Clinging to rock piles high in the Pyrenees, the plant Borderea pyrenaica has a modest lifestyle: It grows a new shoot every summer, flowers and fruits, then sheds its aboveground growth to survive the winter as a tuber. What's remarkable is how long this life lasts for. Individual plants have been known to live 300 years or more. Scientists headed up into the mountains to find out whether these plants, in all their years of living, ever actually get old.
"Senescence" is what we usually call aging--getting weaker and closer to death as we get on in years. To us humans, it seems like a fact of life. But some other animals are thought to be "negligibly senescent." Certain fish, turtles, and other sea creatures seem to be perfectly healthy and fertile at 100 or 200 years old; they're no more likely to die at that age than at any other. Some plants, and especially some trees, may have nearly unlimited lifespans.
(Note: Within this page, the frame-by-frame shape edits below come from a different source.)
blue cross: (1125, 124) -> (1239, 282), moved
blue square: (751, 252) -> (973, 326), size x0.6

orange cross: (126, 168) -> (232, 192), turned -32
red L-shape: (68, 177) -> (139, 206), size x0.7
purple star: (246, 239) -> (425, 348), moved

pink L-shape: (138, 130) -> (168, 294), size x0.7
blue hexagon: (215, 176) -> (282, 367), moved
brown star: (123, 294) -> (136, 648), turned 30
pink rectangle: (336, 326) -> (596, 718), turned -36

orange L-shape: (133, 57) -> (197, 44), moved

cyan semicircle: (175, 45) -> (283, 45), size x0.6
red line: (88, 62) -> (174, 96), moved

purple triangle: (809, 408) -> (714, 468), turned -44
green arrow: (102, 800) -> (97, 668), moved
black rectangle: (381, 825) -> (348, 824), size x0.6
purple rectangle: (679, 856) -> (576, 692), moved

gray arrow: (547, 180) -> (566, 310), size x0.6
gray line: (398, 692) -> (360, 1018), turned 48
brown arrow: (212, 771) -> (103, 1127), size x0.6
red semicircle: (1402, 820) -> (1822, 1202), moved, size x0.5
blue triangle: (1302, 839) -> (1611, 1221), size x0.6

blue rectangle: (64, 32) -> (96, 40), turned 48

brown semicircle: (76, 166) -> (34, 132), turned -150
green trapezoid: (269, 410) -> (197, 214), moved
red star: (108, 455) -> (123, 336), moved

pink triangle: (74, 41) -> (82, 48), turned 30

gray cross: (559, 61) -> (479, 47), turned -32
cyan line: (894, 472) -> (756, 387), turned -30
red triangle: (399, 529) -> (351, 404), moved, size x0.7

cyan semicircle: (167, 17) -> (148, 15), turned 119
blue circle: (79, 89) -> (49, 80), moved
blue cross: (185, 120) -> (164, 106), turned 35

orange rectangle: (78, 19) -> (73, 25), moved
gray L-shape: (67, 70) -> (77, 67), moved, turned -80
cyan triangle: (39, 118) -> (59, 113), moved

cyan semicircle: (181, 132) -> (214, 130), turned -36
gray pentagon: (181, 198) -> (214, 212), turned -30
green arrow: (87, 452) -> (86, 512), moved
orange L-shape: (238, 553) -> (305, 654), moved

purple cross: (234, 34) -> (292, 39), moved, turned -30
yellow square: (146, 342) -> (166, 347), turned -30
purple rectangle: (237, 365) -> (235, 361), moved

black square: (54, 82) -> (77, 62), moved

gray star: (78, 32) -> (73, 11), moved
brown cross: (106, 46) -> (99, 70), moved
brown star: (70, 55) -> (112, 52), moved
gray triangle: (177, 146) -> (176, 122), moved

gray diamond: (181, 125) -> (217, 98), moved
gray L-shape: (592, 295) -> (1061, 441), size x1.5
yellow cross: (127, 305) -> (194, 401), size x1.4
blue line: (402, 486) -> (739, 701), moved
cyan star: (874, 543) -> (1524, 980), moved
Scientists--not to mention cosmetics companies--would love to know exactly why humans are stuck with senescence while organisms like the bristlecone pine just get more fabulous with age. Unfortunately, it's difficult for those of us with limited lifespans to study those without. To squeeze some secrets out of Borderea pyrenaica, scientists from Spain and Sweden studied two populations of the plant over the course of five years.
Because Borderea pyrenaica is left with a scar on its tuber when each year's growth dies back, researchers could count the scars to calculate an individual tuber's age. Each year, they counted and measured the leaves on each plant. They also counted the plants' flowers, fruits and seeds. Since the plants come in male and female versions, the researchers would be able to compare aging in both--would the metabolic effort of making fruits and seeds take a toll on female plants' lifespans? At the end of the study, the researchers dug up all the tubers, dried them and weighed them. (Aesop says: Don't be jealous of negligibly senescent organisms. If old age doesn't kill you, science will!)
The researchers were able to calculate the age of almost 750 plants that were up to 260 years old. They found that tubers grew in size each year, reaching their maximum size after 50 or 100 years (depending on the population). As the tubers grew, the shoots that they put out each year got bigger too. After they reached about 60 years old, the plants didn't seem any more likely to die with the passing years. If anything, survivorship seemed to increase in old age. There was no difference between male and female plants.
As they got bigger, both types of plants put out more flowers, giving them greater potential to contribute to the next generation. This meant that the plants' "reproductive value"--an individual's expected fertility from its current age onward--actually increased over their entire lifespan.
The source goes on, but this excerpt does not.